The thoroughly mounted Palestinian narrative is unprecedented in the U.N. No other group -- even authentic peoples, like the Kurds, the Chechnyans, or the Tibetans -- ever benefited from such largesse. This narrative was, and continues to be, used extensively by Palestinian leaders and their supporters. In a letter addressed to Ban ki-Moon, U.N. secretary general, on September 23, 2011, Mahmoud Abbas, the chairman of the Executive Committee of the PLO, referred specifically to Resolution 3236 in his application for U.N. membership.
All anti-Israel groups active today -- regardless of if they condone Palestinian terrorism as a self-defense against "colonial occupation," or deplore "stolen Palestinian land," or voice their outrage at "Israeli apartheid," or brandish the Fourth Geneva Convention against "illegal settlements" -- are given a veneer of legitimacy which traces back to the infamous Resolution 3236.
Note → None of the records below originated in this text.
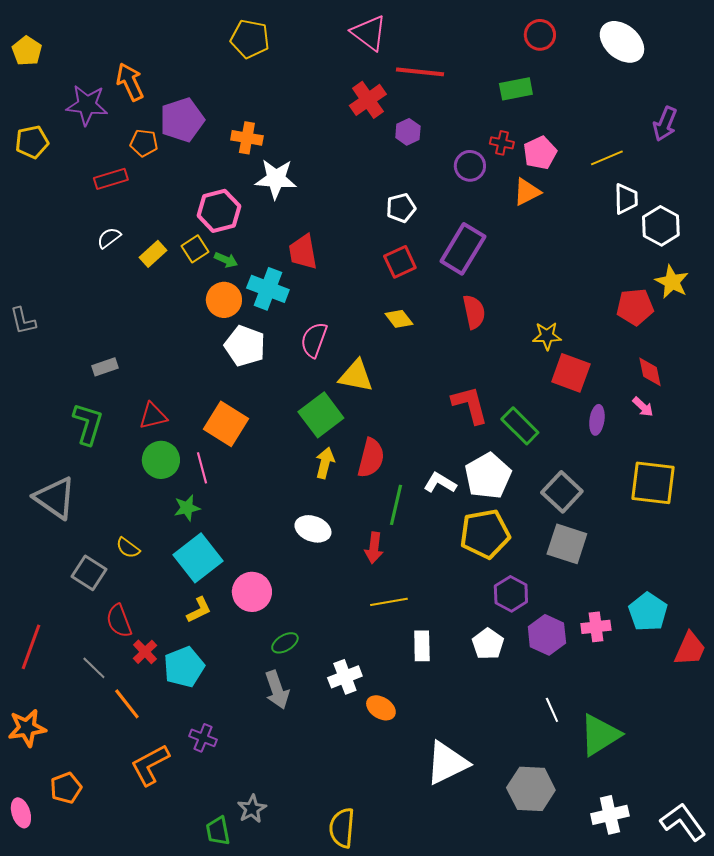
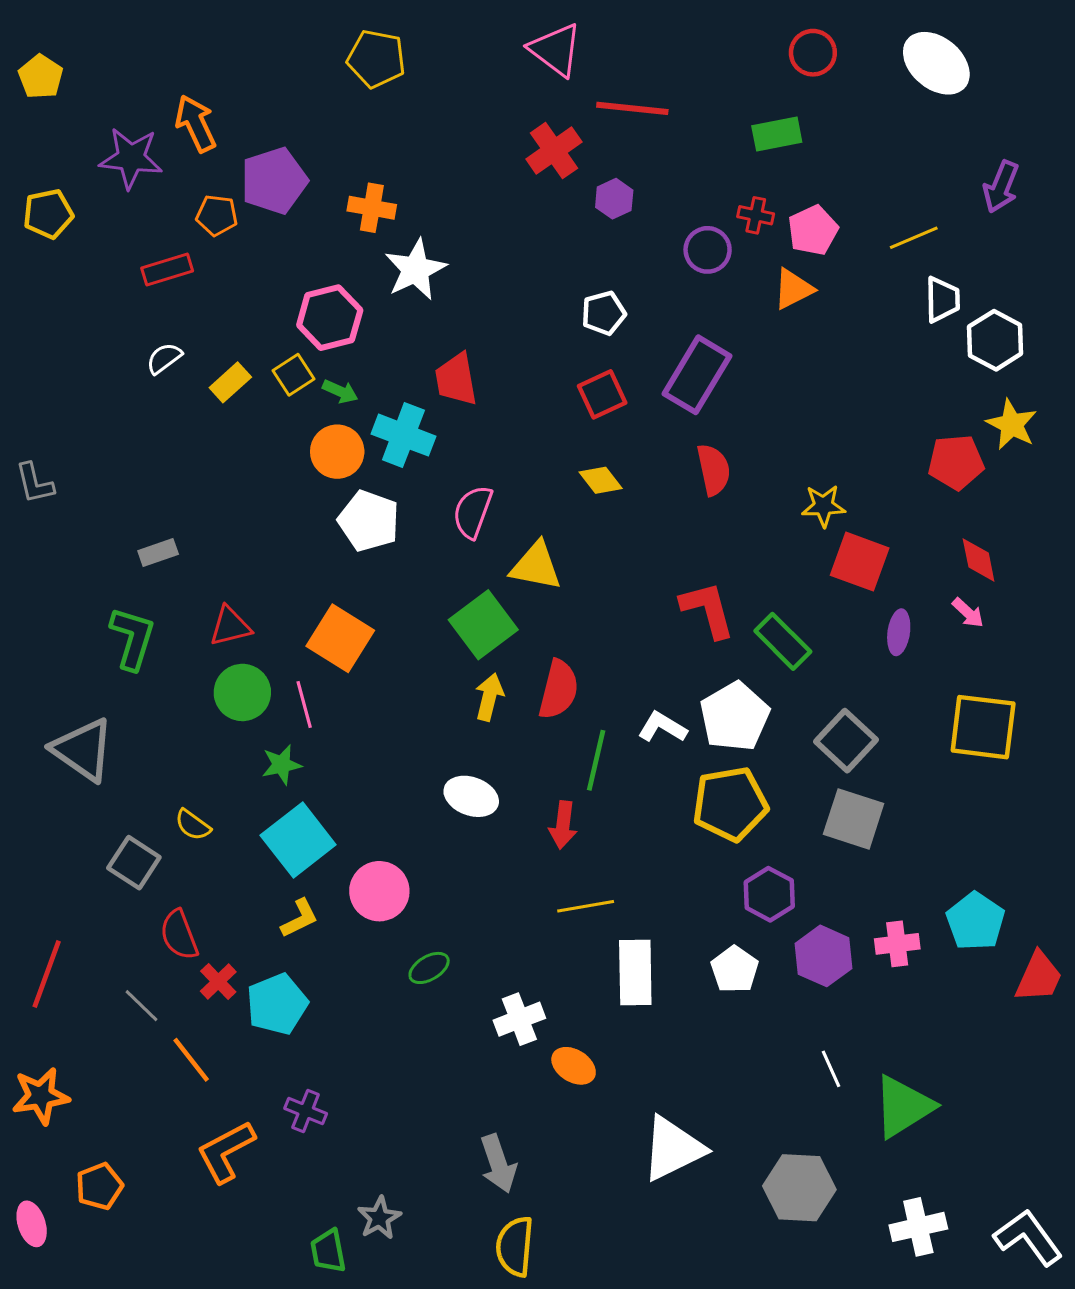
white star: (276, 179) -> (415, 269), turned -30
white rectangle: (422, 646) -> (635, 972), size x1.4
gray arrow: (277, 690) -> (498, 1164), moved

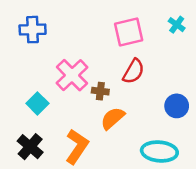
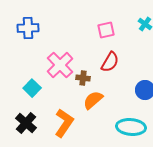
pink square: (129, 32) -> (106, 30), size x0.7

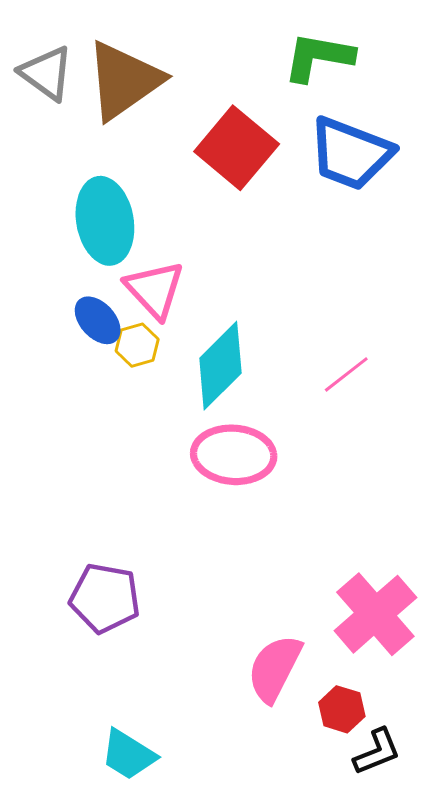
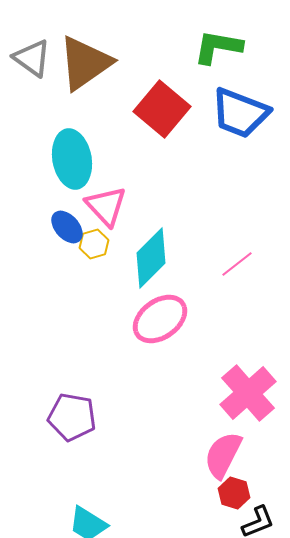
pink ellipse: (234, 455) -> (160, 319), turned -40
pink cross: (375, 614) -> (248, 393), moved
pink semicircle: (275, 668) -> (223, 455), moved

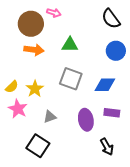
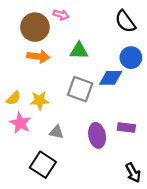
blue diamond: (105, 85) -> (111, 78), moved
yellow star: (35, 89) -> (39, 100), turned 30
gray triangle: (50, 117) -> (56, 132), turned 32
black arrow: (107, 147) -> (133, 173), moved

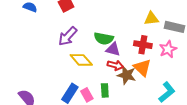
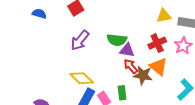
red cross: (143, 45) -> (157, 43), turned -30
yellow diamond: (81, 60) -> (82, 78), moved
red arrow: (115, 65) -> (131, 66), turned -140

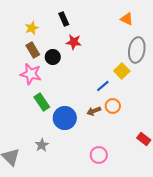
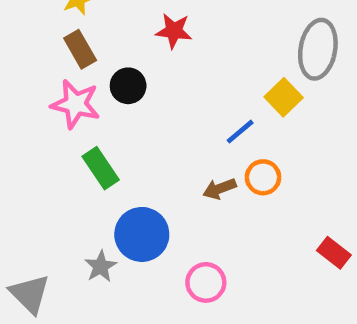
black circle: (53, 57) -> (128, 86), moved
blue circle: (65, 118) -> (142, 234), moved
pink circle: (99, 155) -> (206, 282), moved

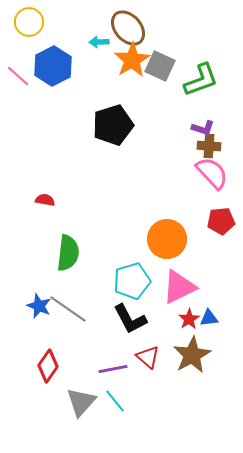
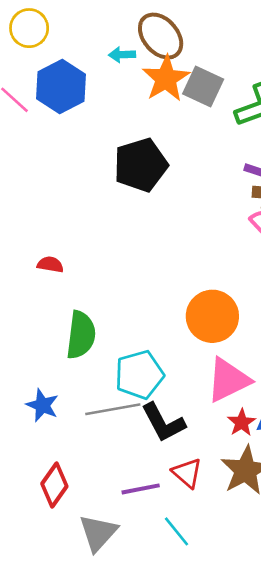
cyan pentagon: (132, 281) -> (139, 375), moved
gray line: (68, 309) -> (113, 409), moved, turned -45
cyan line: (115, 401) -> (177, 531), moved

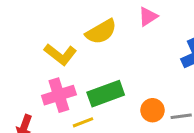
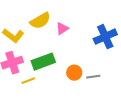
pink triangle: (148, 17) -> (62, 29), moved

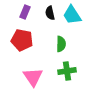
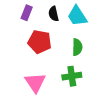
red pentagon: (22, 40) -> (40, 42), moved
green semicircle: (61, 44) -> (77, 47), moved

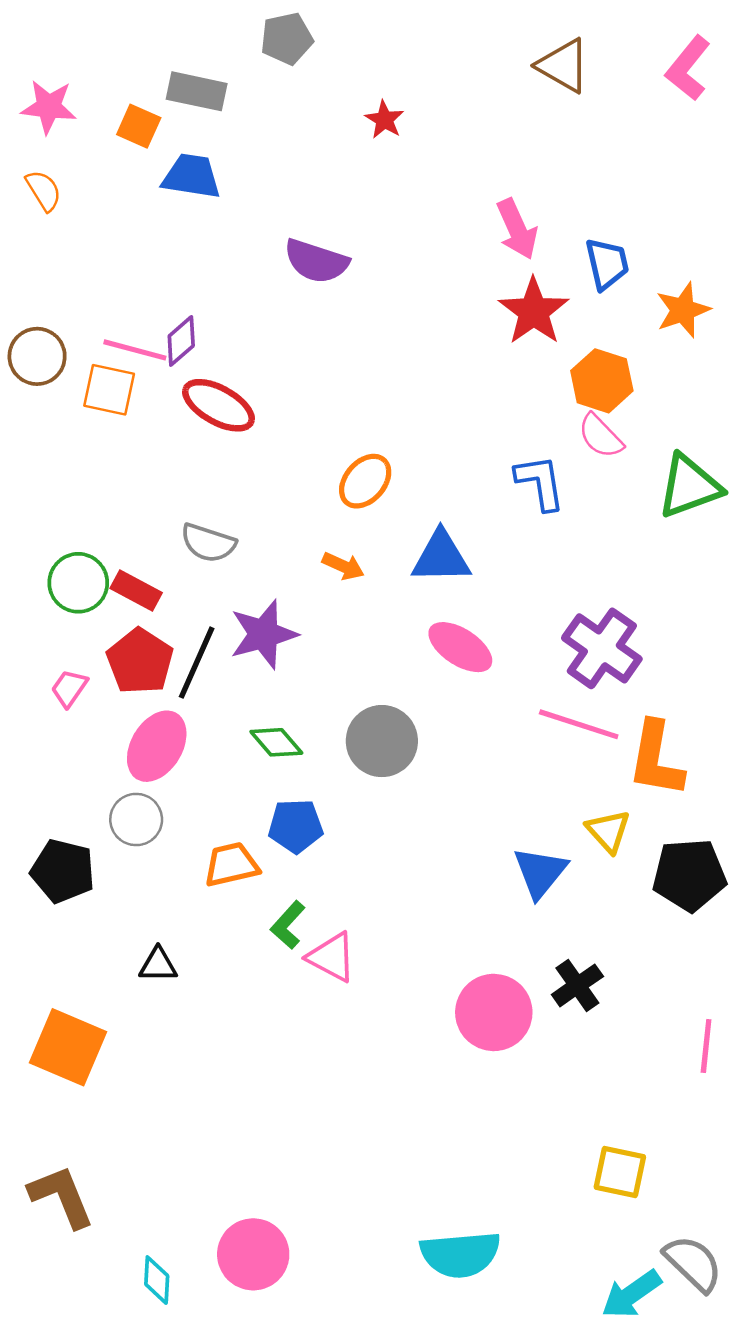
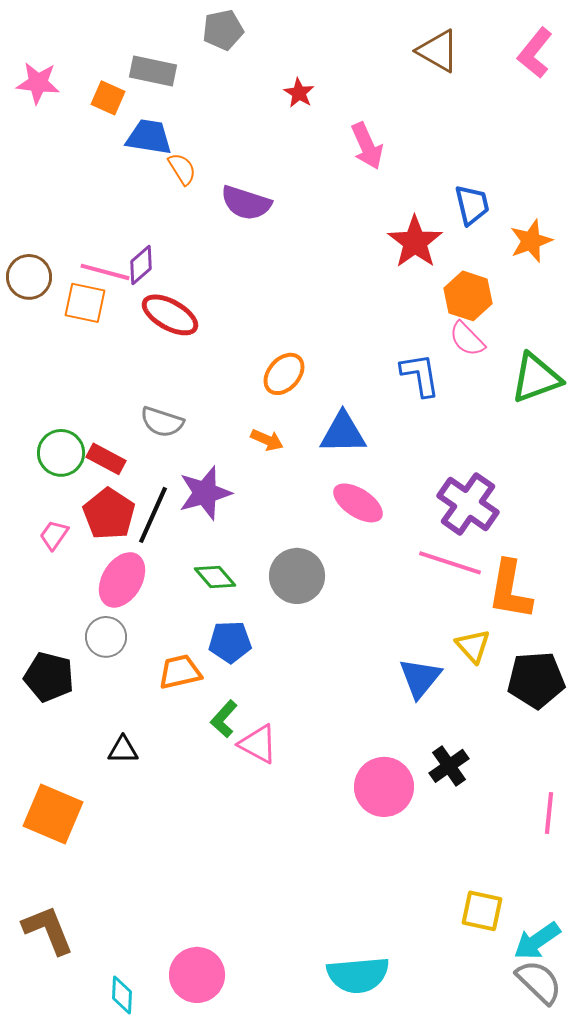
orange semicircle: (44, 190) -> (182, 169), moved
pink arrow: (517, 229) -> (367, 146), moved
cyan arrow: (631, 1294) -> (537, 941), moved

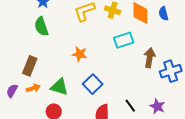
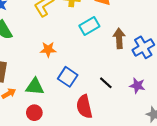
black line: (130, 106) -> (106, 83), moved

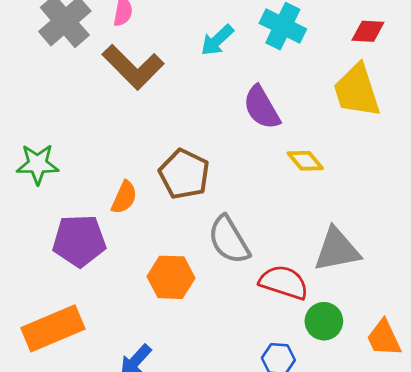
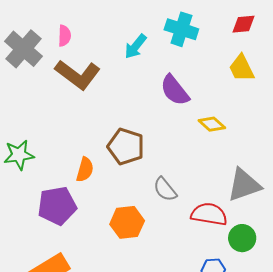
yellow trapezoid: (357, 91) -> (242, 68), size x0.7
gray semicircle: (229, 240) -> (165, 189), size x0.7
It took sixteen years before UNGA Resolution 3379 ("Zionism = Racism") was revoked in 1991 by an 80% majority vote. No other U.N. resolution had ever been revoked before, and not one has been revoked since. The reason this happened in 1991 was because the government of Israel firmly refused to participate in the Madrid Conference while the resolution was in effect.
We hope that the present government of Israel will show equal firmness in demanding the revocation of UNGA Resolution 3236 (and all its preceding building blocks), which implicitly calls for the substitution of Palestine to Israel on the account of anti-colonialism and self-determination, thus denying the very legitimacy of the Jewish State. The incompatibility of Resolution 3236 with the continued existence of Israel is too obvious to ignore.